Je suis très vigilante sur ce point, c’est un travail de longue haleine qui est mené, de prévention et de fermeté, un travail de proximité qui ne prête ni au triomphalisme, ni à l’instrumentalisation démagogique. Il faut agir au quotidien, sans relâche, mais avec une détermination qui ne se dément pas, ici à Vénissieux. Vous le savez, les années qui s’annoncent seront placées sous le signe de l’austérité pour les collectivités territoriales, et plus particulièrement pour les communes. 1,5 milliards d’économies en 2014, à nouveau 1,5 milliards en 2015, ces coupes drastiques ne seront pas sans conséquences pour les politiques de proximité sociale, culturelle, associative, pour les services publics, mais aussi pour les capacités d’investissement des communes.

C’est un sujet d’inquiétude majeur, dont les Français sont conscients. 64% d’entre eux estiment que les 15 milliards d’euros d’économies sur les dépenses de l’État en 2014, risquent de détériorer les services publics et freiner la reprise économique. Je crois au contraire que c’est par les territoires, par des politiques ciblées de proximité, auprès des TPE-PME, des jeunes diplômés, par la formation, l’éducation, par la transmission des savoir-faire, que l’on sortira de l’impasse actuelle. Tout le monde parle d’austérité, mais personne n’évoque la sortie de crise. Je le crois, les communes ont un rôle majeur à jouer pour régénérer le pacte républicain à travers les outils de la démocratie locale, et pour apporter, à travers leur puissance d’investissement, une forte contribution à la croissance. Au lieu d’éloigner les citoyens et les habitants des centres de pouvoir et de décisions, renforçons plutôt les liens de proximité car ce sont eux qui enrichissent l’exercice démocratique.

Pour conclure cette conférence, je tiens à adresser mes condoléances à la famille, aux proches et aux collègues de Jean Jacquier, correspondant du Progrès à Vénissieux depuis de longues années, qui vient de nous quitter. Les journalistes de terrain sont un élément de l’identité vénissiane car vous écrivez en temps réel l’histoire de la ville, de ses habitants, de ses quartiers.
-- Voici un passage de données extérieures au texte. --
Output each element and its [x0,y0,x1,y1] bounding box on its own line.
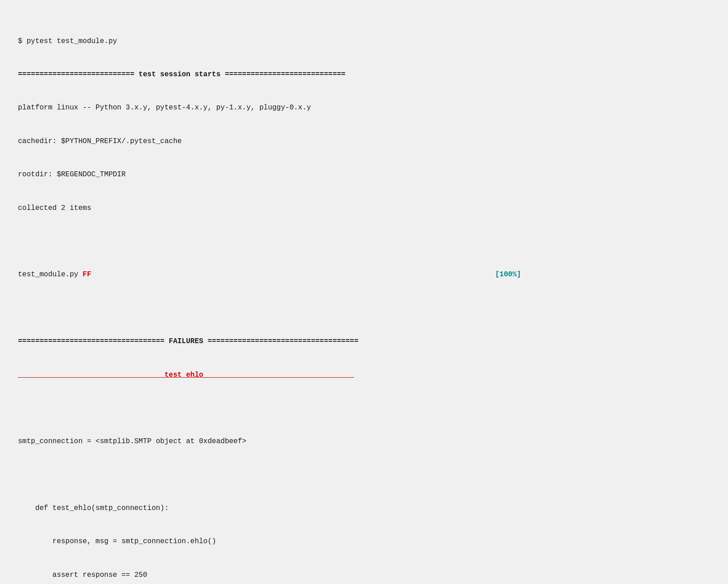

Perdre un témoin de cette mémoire collective et en mouvement est un moment douloureux.

Je suis très attachée à la liberté de la presse, au débat, à la contradiction, à une presse et des médias qui font vivre et renforcent la démocratie. Votre métier est exigeant, dur, passionnant, dangereux aussi, comme la mort des deux journalistes de RFI au Mali nous l’a tristement rappelé. Économiquement, il est aussi le reflet de notre société actuelle, avec des plans sociaux qui s’accumulent en presse écrite, et des conditions de travail qui se détériorent. Que des quotidiens nationaux ou régionaux éprouvent autant de difficultés, que des enseignes culturelles disparaissent, que des librairies tirent le rideau les unes après les autres, ce sont des signes qui ne trompent pas, mais ce sont des signes qui livrent un état des lieux très inquiétant de nos démocraties en 2014, et de leur fonctionnement. Redonner du sens, du temps et des perspectives au débat public, c’est ce dont a le plus besoin le pacte républicain.

Je vous souhaite à tous et à toutes une excellente année, qui à n’en pas douter sera animée, et me tiens à votre disposition pour d’éventuelles questions.